Wednesday, August 22, 2012

Education reform appears caught in a time warp (Part 2)

Why has private sector business abdicated it's responsibility to train its own entry-level workers with the skills and knowledge they require to help the business be profitable and successful? When did public education become an agency for training workers?

During the 1901 N.E.A. convention in Detroit, Michigan's Superintendent of Public Instruction provided a clue when he claimed:

"The character of our education must change with the oncoming of the years of this highly practical age. We have educated the mind to think and trained the vocal organs to express the thought, and we have forgotten or overlooked the fact that in about four times out of five the practical man expresses his thought by the hand rather than by mere words." Callahan (1962), p. 9

So what we are experiencing today -- 111 years later -- is the exact same thing only business and industry have changed leaving schools still perfectly structured to train students to "express his thought by the hand rather than by mere words."
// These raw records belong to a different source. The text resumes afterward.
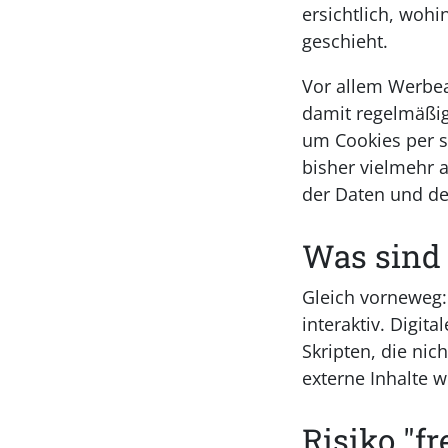
ersichtlich, woh
geschieht.
Vor allem Werbea
damit regelmäßig
um Cookies per s
bisher vielmehr 
der Daten und de
Was sind 
Gleich vorneweg:
interaktiv. Digi
Skripten, die nic
externe Inhalte 
Risiko "f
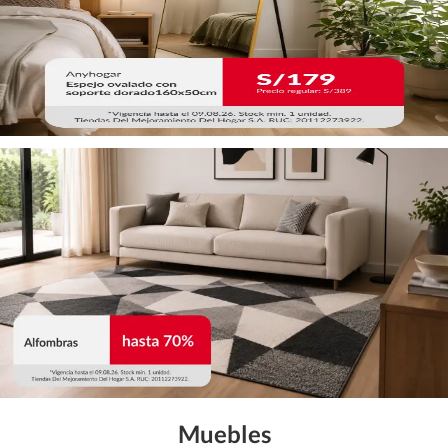
Muebles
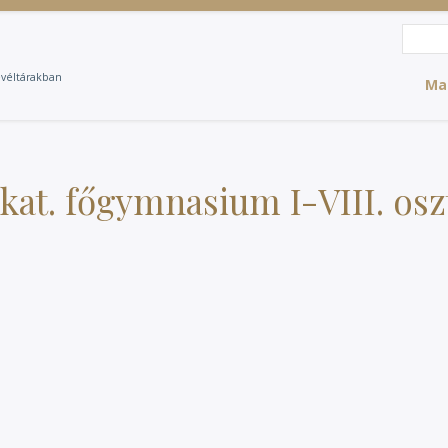
Search
Sea
evéltárakban
Ma
kat. főgymnasium I-VIII. osz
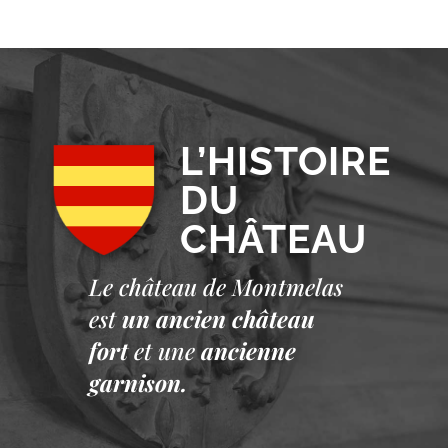
L’HISTOIRE
DU
CHÂTEAU
Le château de Montmelas
est
un ancien château
fort
et une
ancienne
garnison.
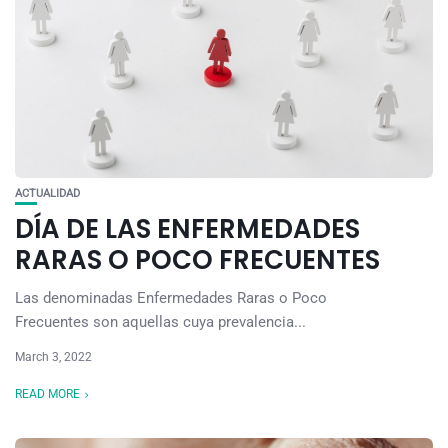
ACTUALIDAD
DÍA DE LAS ENFERMEDADES
RARAS O POCO FRECUENTES
Las denominadas Enfermedades Raras o Poco
Frecuentes son aquellas cuya prevalencia...
March 3, 2022
READ MORE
The private sector began the slow but steady abandonment of the centuries-old tradition of training workers for business and industry. They expected the public schools to drop its focus on literacy, humanities, and recitation to become the new provider of training for employment in America's rapidly expanding industrial complex. Practical skills rather than thinking and speaking skills. The mainstream journals, industry leaders, politicians, and even the general public attacked public schools as wasteful and failing. But William H. Maxwell, superintendent of the New York City schools struck back, attacking the

"...'arrogant unreasonableness' of certain educational theorists who periodically made sweeping indictments of the schools and then offered their pet solutions."

Doesn't that sound familiar to all of us right now?

Maxwell went on claiming that "nothing had been as arrogant as the..."

"...agitation with which the educational world is now seething for the introduction of industrial or trade teaching in the public schools. That agitation, as every one knows, originated with the manufacturers. They had practically abandoned the apprenticeship system of training workmen. No longer training their own mechanics, they have found it difficult to obtain a sufficient supply of skillful artisans, unless they import them from Europe at great expense. Out of this dilemma the exit was obvious -- persuade the State to assume the burden. It was only a new application of Colone Sellers' definition of patriotism -- The old flag and -- an appropriation! -- let the State do the work that is so oppressive to us. And, as a first step to secure their ends, they and their agents in unmeasured terms denounced the public schools as behind the age, as inefficient, as lacking in public spirit. And why? Because the public schools are not training artisans -- are not doing the work that had been done by employers of labor for thousands of years. The arrogance of the manufacturers was two-fold -- first, in condemning the schools for not doing what thinking men had never before considered it the duty of the schools to do and what the traditions of thousands of years laid it upon the manufacturers to do; and, second, in demanding that the State, after taxing consumers for fifty years, through a protective tariff, in order to fill the pockets of manufacturers, should then proceed to pay the bills for training their workmen. To condemn a great industry -- schoolteaching -- for not doing what hitherto it had never been expected to do, and to clamor not only for protection from competition but for relief at the hands of the state from the duty and expense of training artisans -- could arrogance farther go?" p. 14

But Superintendent Callahan was a lone wolf among the sheep as most school superintendents capitulated -- along with the teachers -- and forced public schools to become job-training centers for growing American industry. And there we still stand today, once again attacked because private-sector business no longer needs hoards of manufacturing and unskilled laborers. A new economy calls for new skills and knowledge but still today, business abdicates its responsibility to train new workers, preferring instead to point fingers at the public education system THEY CREATED and calling it a failure. And why not? It gets them off the hook at taxpayer's expense.

What is that old saying? "Those who fail to learn history are doomed to repeat it?"

Excerpted from Callahan, Raymond E. (1962). Education and the Cult of Efficiency. The University of Chicago Press.